Given the therapeutic potential offered by embryonic stem (ES) cells, it is critical to optimize stable gene delivery and expression at different developmental stages of ES cell differentiation. Here, we systematically analyzed lentiviral vectors containing the following promoters: the human elongation factor 1alpha (EF1alpha) promoter, the human cytomegalovirus (CMV) immediate early region enhancer-promoter, the composite CAG promoter (consisting of the CMV immediate early enhancer and the chicken beta-actin promoter), the human phosphoglycerate kinase 1 (PGK) promoter, the murine stem cell virus (MSCV) long terminal repeat (LTR), or the gibbon ape leukemia virus (GALV) LTR. Our results show that the EF1alpha promoter directed robust transgene expression at every stage of mouse ES cell differentiation, whereas the CMV promoter drove transgene expression only during late stages.

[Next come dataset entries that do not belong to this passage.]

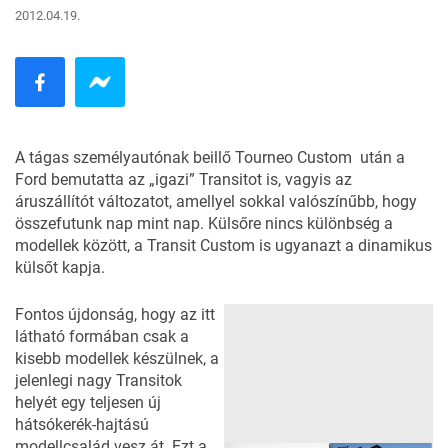
2012.04.19.
A tágas személyautónak beillő Tourneo Custom után a
Ford bemutatta az „igazi” Transitot is, vagyis az
áruszállítót változatot, amellyel sokkal valószínűbb, hogy
összefutunk nap mint nap. Külsőre nincs különbség a
modellek között, a Transit Custom is ugyanazt a dinamikus
külsőt kapja.
Fontos újdonság, hogy az itt
látható formában csak a
kisebb modellek készülnek, a
jelenlegi nagy Transitok
helyét egy teljesen új
hátsókerék-hajtású
modellcsalád vesz át. Ezt a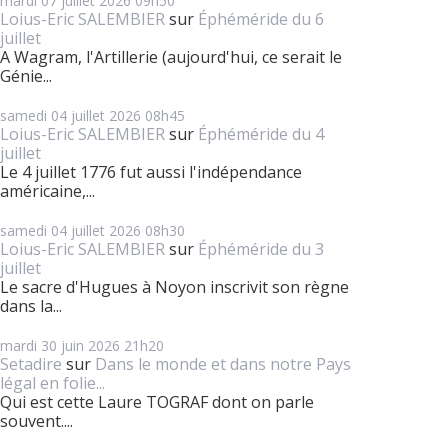
mardi 07
juillet 2026
09h50
Loius-Eric SALEMBIER
sur
Éphéméride du 6
juillet
A Wagram, l'Artillerie (aujourd'hui, ce serait le
Génie...
samedi 04
juillet 2026
08h45
Loius-Eric SALEMBIER
sur
Éphéméride du 4
juillet
Le 4 juillet 1776 fut aussi l'indépendance
américaine,...
samedi 04
juillet 2026
08h30
Loius-Eric SALEMBIER
sur
Éphéméride du 3
juillet
Le sacre d'Hugues à Noyon inscrivit son règne
dans la...
mardi 30
juin 2026
21h20
Setadire
sur
Dans le monde et dans notre Pays
légal en folie...
Qui est cette Laure TOGRAF dont on parle
souvent....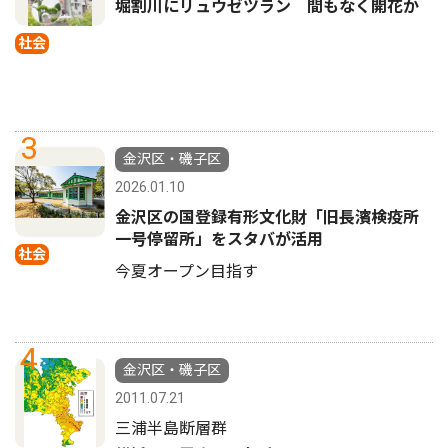
堀割川にリュウゼツラン 間もなく開花か
社会
3
金沢区・磯子区
2026.01.10
金沢区の国登録有形文化財「旧長濱検疫所
一号停留所」をスタバが活用
社会
今夏オープン目指す
4
金沢区・磯子区
2011.07.21
三浦半島断層群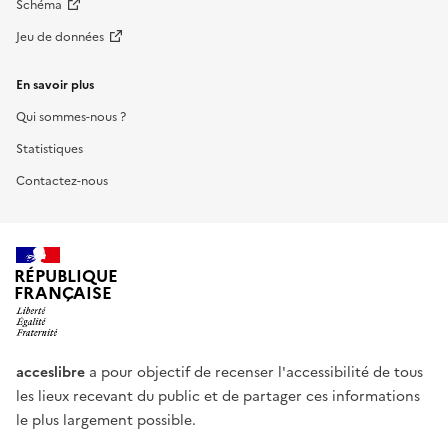
Schéma
Jeu de données
En savoir plus
Qui sommes-nous ?
Statistiques
Contactez-nous
RÉPUBLIQUE
FRANÇAISE
acceslibre
a pour objectif de recenser l'accessibilité de tous
les lieux recevant du public et de partager ces informations
le plus largement possible.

Similarly, the CAG and PGK promoters drove transgene expression at a significant level only during late stages. The MSCV LTR and the GALV LTR exhibited much lower promoter activities at all stages. Interestingly, mouse ES cells transduced with the EF1alpha promoter-containing lentiviral vector lost most of their transgene expression during in vitro differentiation to neural precursors and neuronal cells. Our results demonstrate that different cellular and viral promoters exhibit very distinct and dynamic properties not only in terms of promoter strength but also with respect to differentiation stage-specific activity.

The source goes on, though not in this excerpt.